Os sentidos de uma inovação no contexto da alfabetização

Editorial do Letra A 51


     

Letra A • Sexta-feira, 21 de Dezembro de 2018, 16:07:00

 
Gilcinei Carvalho e Isabel Frade - editores pedagógicos do Letra A
 
A inovação na alfabetização pode ser identificada especificamente em aspectos que envolvem o processo de ensino e de aprendizagem da língua escrita e, mais amplamente, em questões educacionais relacionadas ao processo de escolarização. Também pode ser avaliada em relação a ideologias ou práticas que dimensionam certas expectativas produzidas pela sociedade e que, portanto, não se limitam ao contexto escolar. No entanto, as inovações no campo da alfabetização são historicamente relacionadas à sua transferência da esfera doméstica para a esfera das instituições escolares. A alfabetização passa, então, a ser uma das primordiais funções da escolarização. Assim, é a escola que faz surgir os métodos apropriados ao seu contexto de ensino e de aprendizagem. 
 
Entre o século XIX e o final do século XX, a divisão entre ‘tradicional’ e ‘moderno’ produziu cisões entre defensores de certos métodos, evidenciando posicionamentos teóricos diferenciados e produzindo certas práticas pedagógicas. Em meados da década de 1980, começa um movimento de negação dos métodos, capitaneado por alguns dos fundamentos produzidos por teorias construtivistas que evidenciaram que ‘não só de métodos vive a alfabetização’. A questão da necessidade de metodologias, agora no plural, estabelece um novo movimento no século XXI e ajuda a relativizar uma divisão polarizada entre o ‘tradicional’ e o ‘moderno’. 
 
Nesse sentido, sem tirar o mérito dos avanços teóricos e pedagógicos produzido pelas discussões sobre os métodos e sem tirar a presença do bom senso dos professores em problematizar essas questões, pode-se dizer que a oposição entre ‘novo’ e ‘velho’, entre ‘tradição’ e ‘inovação’ tende a limitar o debate. Essa limitação pode ser reconhecida pelo realce exagerado que se atribui à pedagogia escolar, mistificando-se, de forma simplista, certas soluções e menosprezando-se a relação constitutiva entre sociedade e alfabetização.
 
Se a mistificação ocorre especialmente na alfabetização, considerando seus conteúdos e modos de ensinar e aprender no período inicial de aprendizagem, isso não ocorre apenas pelas motivações internas ao campo, mas também pelas inovações ou avanços promovidos sobre as teorias de aprendizagem e sobre as metodologias.
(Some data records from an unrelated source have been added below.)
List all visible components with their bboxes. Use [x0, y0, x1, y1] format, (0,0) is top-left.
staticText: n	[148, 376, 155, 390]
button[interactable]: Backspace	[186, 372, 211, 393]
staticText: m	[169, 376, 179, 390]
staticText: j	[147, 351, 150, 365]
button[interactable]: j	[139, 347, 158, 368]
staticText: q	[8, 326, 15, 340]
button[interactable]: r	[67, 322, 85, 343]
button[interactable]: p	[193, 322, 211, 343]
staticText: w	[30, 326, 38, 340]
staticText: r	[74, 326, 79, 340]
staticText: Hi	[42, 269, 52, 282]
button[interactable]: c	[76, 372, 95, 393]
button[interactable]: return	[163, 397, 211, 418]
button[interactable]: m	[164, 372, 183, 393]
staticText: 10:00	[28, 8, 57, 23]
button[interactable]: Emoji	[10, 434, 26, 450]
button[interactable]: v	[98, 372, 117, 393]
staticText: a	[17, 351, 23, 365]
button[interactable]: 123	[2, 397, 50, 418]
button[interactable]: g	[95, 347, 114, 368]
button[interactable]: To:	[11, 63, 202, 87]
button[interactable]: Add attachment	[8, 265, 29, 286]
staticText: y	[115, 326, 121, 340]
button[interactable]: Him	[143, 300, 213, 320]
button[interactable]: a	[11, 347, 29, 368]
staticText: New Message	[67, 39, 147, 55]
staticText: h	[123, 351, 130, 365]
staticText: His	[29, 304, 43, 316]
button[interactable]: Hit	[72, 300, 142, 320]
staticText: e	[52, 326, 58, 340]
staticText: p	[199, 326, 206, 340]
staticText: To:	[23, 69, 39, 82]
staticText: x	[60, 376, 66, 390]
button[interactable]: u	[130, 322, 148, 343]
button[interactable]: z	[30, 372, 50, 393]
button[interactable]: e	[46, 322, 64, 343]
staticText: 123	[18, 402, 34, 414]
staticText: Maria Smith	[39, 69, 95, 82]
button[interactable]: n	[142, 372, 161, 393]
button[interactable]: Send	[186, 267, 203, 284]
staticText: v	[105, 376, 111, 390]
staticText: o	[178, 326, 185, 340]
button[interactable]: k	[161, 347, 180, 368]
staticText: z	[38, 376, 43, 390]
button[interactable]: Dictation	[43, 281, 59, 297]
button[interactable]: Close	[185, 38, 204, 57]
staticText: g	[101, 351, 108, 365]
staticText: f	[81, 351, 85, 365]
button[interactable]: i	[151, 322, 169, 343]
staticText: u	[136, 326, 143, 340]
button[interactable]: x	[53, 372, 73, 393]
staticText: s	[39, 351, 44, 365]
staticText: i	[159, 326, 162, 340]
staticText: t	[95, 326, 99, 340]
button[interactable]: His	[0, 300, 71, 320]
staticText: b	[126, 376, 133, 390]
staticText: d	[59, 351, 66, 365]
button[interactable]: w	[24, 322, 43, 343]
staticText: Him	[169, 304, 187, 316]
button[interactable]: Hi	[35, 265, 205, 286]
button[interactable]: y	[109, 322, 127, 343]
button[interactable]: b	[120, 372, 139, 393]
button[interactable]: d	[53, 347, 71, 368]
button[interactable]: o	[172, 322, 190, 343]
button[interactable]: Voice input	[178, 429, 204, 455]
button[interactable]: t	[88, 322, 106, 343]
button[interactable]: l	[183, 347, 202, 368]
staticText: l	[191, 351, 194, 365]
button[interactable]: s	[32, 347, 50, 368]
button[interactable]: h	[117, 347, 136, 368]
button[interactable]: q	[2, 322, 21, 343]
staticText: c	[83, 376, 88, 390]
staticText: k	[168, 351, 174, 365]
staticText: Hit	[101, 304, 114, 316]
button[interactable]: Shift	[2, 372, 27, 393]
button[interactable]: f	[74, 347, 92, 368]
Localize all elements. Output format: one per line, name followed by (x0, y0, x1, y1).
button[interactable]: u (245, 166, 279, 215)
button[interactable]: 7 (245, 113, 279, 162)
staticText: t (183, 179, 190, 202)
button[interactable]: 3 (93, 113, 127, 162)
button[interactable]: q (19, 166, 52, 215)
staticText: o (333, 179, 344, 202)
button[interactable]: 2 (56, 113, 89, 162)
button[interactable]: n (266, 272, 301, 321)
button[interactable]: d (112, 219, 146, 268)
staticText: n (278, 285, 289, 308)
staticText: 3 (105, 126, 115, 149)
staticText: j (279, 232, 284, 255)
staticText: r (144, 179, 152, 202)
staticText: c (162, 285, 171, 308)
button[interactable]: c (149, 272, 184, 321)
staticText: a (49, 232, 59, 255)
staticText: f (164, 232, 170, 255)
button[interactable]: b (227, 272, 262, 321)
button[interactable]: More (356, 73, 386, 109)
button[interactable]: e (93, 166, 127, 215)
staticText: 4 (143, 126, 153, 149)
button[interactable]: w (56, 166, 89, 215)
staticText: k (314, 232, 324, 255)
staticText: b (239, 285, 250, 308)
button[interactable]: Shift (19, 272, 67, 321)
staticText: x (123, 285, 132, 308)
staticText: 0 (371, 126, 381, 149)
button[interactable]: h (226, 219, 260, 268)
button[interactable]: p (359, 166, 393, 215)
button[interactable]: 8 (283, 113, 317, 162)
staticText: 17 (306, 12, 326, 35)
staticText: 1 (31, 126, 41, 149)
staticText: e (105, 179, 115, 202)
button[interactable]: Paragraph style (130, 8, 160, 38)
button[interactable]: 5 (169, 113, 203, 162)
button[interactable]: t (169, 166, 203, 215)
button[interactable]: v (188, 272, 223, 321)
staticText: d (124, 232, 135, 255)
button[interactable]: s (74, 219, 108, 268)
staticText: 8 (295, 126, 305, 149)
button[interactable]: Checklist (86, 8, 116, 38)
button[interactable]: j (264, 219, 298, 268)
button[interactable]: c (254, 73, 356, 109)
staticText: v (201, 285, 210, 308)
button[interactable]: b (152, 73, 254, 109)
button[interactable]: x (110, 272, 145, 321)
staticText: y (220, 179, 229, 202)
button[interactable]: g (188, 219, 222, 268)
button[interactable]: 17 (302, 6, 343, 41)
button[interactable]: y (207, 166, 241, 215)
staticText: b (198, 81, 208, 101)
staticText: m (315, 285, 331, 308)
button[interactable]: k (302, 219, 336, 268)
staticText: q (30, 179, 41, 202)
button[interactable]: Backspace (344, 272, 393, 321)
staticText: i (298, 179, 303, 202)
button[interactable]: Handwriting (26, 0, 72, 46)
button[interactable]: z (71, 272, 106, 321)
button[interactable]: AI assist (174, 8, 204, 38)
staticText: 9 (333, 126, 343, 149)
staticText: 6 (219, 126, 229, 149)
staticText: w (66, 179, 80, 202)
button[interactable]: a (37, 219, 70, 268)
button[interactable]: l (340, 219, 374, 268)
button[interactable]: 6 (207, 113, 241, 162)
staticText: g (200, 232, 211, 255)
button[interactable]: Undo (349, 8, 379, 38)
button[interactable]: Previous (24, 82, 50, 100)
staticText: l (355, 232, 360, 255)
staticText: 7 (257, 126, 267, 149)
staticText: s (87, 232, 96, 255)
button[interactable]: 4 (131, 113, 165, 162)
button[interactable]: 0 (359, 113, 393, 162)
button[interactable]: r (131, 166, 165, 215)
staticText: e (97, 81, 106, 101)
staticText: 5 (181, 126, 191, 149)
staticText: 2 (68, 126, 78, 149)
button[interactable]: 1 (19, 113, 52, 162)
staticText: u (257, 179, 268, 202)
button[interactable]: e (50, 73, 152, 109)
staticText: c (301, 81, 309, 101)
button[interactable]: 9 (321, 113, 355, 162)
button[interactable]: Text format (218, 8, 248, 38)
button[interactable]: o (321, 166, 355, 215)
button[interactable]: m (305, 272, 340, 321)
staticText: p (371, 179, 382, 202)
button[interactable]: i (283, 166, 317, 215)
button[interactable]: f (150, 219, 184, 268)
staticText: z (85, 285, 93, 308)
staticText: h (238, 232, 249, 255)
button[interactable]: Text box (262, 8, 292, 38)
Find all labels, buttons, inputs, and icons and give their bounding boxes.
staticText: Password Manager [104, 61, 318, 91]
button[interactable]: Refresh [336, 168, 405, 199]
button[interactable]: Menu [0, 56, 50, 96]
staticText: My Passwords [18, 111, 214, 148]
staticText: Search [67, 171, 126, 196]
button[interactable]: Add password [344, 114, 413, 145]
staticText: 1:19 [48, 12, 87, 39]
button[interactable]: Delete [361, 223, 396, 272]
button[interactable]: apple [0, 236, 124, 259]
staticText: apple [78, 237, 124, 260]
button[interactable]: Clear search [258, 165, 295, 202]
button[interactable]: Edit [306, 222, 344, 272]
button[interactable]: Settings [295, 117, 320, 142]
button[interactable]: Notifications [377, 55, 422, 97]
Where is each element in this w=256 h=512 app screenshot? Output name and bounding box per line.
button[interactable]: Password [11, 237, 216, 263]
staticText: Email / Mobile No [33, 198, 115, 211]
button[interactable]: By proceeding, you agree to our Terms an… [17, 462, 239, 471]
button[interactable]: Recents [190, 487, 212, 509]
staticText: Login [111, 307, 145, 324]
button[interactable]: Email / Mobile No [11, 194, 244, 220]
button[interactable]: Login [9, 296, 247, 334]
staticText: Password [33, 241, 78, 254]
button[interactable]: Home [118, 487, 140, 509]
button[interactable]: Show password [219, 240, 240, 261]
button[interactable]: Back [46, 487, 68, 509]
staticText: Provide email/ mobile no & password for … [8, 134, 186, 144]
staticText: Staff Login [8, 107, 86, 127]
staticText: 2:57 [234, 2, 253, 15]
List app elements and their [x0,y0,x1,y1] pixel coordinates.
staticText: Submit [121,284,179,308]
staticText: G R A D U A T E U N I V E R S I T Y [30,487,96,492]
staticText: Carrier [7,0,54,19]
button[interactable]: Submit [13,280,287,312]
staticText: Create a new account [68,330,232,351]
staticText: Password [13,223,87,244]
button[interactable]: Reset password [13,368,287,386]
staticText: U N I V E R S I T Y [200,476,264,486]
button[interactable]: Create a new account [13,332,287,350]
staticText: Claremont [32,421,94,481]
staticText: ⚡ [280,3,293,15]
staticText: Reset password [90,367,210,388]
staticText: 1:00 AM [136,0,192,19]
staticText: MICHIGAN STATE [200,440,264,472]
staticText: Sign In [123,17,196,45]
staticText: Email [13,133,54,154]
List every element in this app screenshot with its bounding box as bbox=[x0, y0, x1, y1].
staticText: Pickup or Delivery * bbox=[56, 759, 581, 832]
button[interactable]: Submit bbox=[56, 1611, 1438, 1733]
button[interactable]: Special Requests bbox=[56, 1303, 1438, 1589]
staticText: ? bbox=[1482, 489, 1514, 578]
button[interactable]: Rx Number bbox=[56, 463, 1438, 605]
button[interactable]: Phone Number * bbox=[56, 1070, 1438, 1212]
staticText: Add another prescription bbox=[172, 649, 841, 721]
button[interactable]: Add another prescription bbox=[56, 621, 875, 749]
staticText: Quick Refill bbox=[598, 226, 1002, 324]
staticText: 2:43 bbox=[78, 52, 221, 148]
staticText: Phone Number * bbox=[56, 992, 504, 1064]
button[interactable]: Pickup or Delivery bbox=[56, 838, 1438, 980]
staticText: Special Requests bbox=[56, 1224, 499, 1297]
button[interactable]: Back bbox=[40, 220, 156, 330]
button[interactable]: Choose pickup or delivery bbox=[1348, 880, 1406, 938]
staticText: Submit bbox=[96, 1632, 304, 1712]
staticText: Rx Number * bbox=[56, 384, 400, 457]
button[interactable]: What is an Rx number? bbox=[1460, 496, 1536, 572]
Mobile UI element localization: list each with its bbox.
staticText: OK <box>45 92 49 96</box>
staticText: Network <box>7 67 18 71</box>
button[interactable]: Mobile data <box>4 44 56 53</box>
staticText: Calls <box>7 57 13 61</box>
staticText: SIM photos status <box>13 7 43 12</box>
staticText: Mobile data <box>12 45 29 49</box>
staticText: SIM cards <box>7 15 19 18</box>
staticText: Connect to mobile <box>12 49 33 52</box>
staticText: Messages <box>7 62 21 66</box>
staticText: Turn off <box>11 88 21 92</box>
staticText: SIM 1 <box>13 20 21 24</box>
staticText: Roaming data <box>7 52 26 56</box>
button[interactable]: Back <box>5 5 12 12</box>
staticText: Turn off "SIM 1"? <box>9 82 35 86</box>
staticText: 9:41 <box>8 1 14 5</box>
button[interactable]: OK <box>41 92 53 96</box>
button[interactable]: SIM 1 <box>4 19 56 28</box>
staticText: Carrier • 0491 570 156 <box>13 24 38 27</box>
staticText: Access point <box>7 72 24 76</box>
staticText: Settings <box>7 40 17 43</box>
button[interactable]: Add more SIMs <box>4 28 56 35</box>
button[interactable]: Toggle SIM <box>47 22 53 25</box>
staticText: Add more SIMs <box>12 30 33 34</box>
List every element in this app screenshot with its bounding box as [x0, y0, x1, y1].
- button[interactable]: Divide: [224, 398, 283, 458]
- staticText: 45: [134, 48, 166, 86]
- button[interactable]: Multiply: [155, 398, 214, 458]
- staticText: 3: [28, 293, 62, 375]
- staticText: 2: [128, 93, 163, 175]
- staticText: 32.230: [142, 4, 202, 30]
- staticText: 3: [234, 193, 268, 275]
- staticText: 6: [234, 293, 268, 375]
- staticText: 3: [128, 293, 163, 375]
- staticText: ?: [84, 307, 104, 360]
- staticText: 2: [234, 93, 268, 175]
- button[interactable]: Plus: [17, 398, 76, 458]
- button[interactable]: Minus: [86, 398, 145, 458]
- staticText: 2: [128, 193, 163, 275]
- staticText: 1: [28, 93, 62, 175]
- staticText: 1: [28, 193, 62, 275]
Esse foi o caso das relações estabelecidas, no Brasil, entre o ensino mecânico e por decoração e o método alfabético, entre o paradigma intuitivo e os métodos analíticos, entre o paradigma da escola ativa  e os métodos globais, entre as metodologias de alfabetização  e aqueles que mostram a importância do sentido das aprendizagens. Nessa última perspectiva podem ser citadas as metodologias de projeto, os jogos, as sequências didáticas. Ao seguir essa última tendência, são adotadas perspectivas amplas de alfabetização. Todo alfabetizador sabe que algo específico tem de ser feito, dentro dessas metodologias, para que as crianças se alfabetizem. Essa abordagem específica pode ser chamada de “o próprio do período de alfabetização” e esse próprio tem raízes na tradição, por causa da permanência de determinadas questões em função, por exemplo, da natureza do objeto de ensino. 
 
Em algumas situações, a inovação na alfabetização pode ser interpretada como uma “volta ao passado”, representando uma forma de resolver questões contemporâneas. Essa também é outra mistificação, especialmente quando as questões pedagógicas são enquadradas sem uma adequada contextualização social e histórica. Para alterar os índices de alfabetização, no Brasil, no último século, foi necessária a garantia de muitos direitos sociais à moradia, à escola, ao trabalho e ao acesso a bens culturais. Ou seja, a melhoria na alfabetização não se decreta por dentro nem por inovações pontuais; é fenômeno complexo decorrente de fatores sociais, políticos, econômicos e culturais. Considerar esses inúmeros fatores é certamente relativizar uma solução que aponta o caminho da “volta ao passado”.
 
Se a alfabetização também dialoga com o funcionamento da cultura escrita e acompanha os sentidos dados à escrita em cada tempo, são muitos os apelos externos para avançar na forma de considerá-la. Quais os usos da escrita? Que novos suportes e contextos desses usos? Que novas linguagens dialogam com a alfabetização? As respostas a essas perguntas não são simples. Por essa razão, um melhor modo de enquadramento das questões que envolvem a alfabetização necessariamente passa por um diálogo mais constitutivo entre a escola e a sociedade, assumindo-se que a própria concepção de alfabetização vai se alterando em relação ao contexto sócio-histórico que favorece ou desfavorece certas políticas de ensino.